Learning programming languages

Most languages come with elaborate manuals, either printed or online. Online manuals have the advantage that slabs of code can easily be highlighted and copied to try in a program. Some printed manuals give access to code examples to avoid having to write out the code.

Frequently, once you have started writing, you will come to a place where you have made an error or don’t know how to proceed. This means either going back to the manual to look at the command in question, or Googling to find an example where someone has asked the same question. It surprises me how often the latter is the easier way to go. Maybe not very intellectually satisfactory, but that’s the way of the world now.

The downside of writing your own program

The downside, a serious one, is that nobody will believe your results. Maybe with good reason, because it is very easy to make mistakes when programming. You will usually have to do something like analysing a known or very simple data set to prove to yourself, if not to others, that the program does what it is supposed to do.

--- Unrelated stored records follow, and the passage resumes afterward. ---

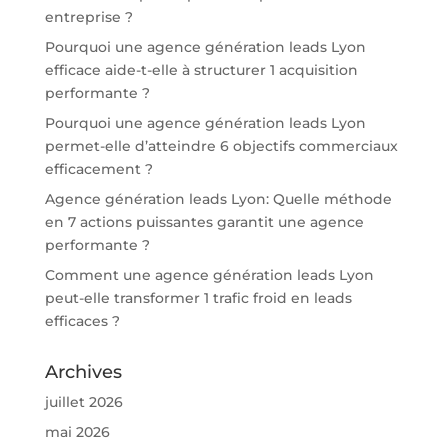
entreprise ?
Pourquoi une agence génération leads Lyon
efficace aide-t-elle à structurer 1 acquisition
performante ?
Pourquoi une agence génération leads Lyon
permet-elle d’atteindre 6 objectifs commerciaux
efficacement ?
Agence génération leads Lyon: Quelle méthode
en 7 actions puissantes garantit une agence
performante ?
Comment une agence génération leads Lyon
peut-elle transformer 1 trafic froid en leads
efficaces ?
Archives
juillet 2026
mai 2026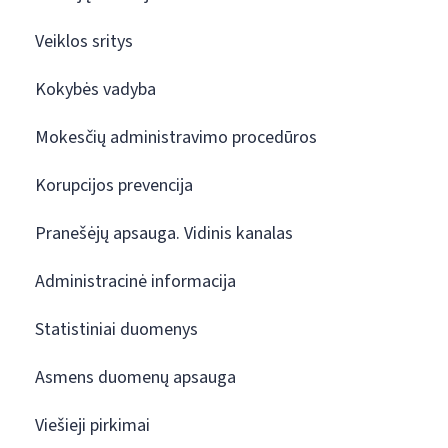
Veiklos sritys
Kokybės vadyba
Mokesčių administravimo procedūros
Korupcijos prevencija
Pranešėjų apsauga. Vidinis kanalas
Administracinė informacija
Statistiniai duomenys
Asmens duomenų apsauga
Viešieji pirkimai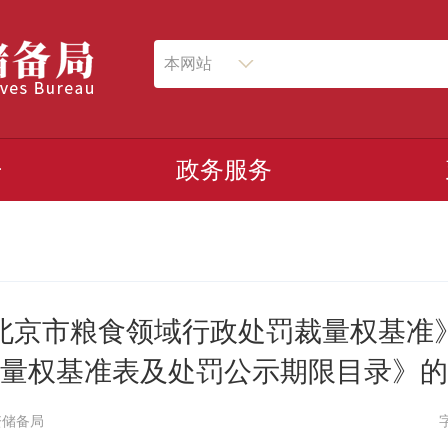
本网站
开
政务服务
北京市粮食领域行政处罚裁量权基准
量权基准表及处罚公示期限目录》的
资储备局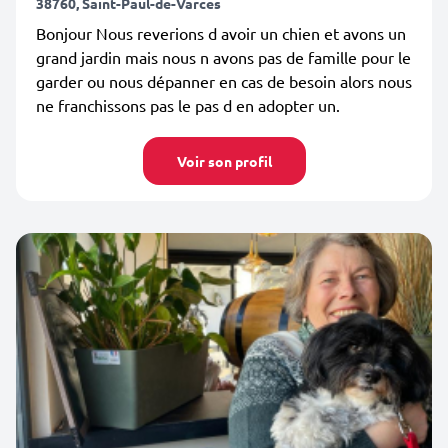
38760, Saint-Paul-de-Varces
Bonjour Nous reverions d avoir un chien et avons un
grand jardin mais nous n avons pas de famille pour le
garder ou nous dépanner en cas de besoin alors nous
ne franchissons pas le pas d en adopter un.
Voir son profil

A related problem is that you will have difficulties in getting work published if you don’t use the reviewer’s favourite program. It often seems that there is a set of programs that one is expected to have run in any given instance. But I find it astonishing how little attention is paid to the possibility that a particular program has been misapplied. Just throw in the name of the program and some conclusion. This will probably be accepted with far less critical examination than results that you have obtained yourself and understand better than somebody who has just used a canned program without really knowing what it does.

Sound like sour grapes? It probably is, but it’s a real problem.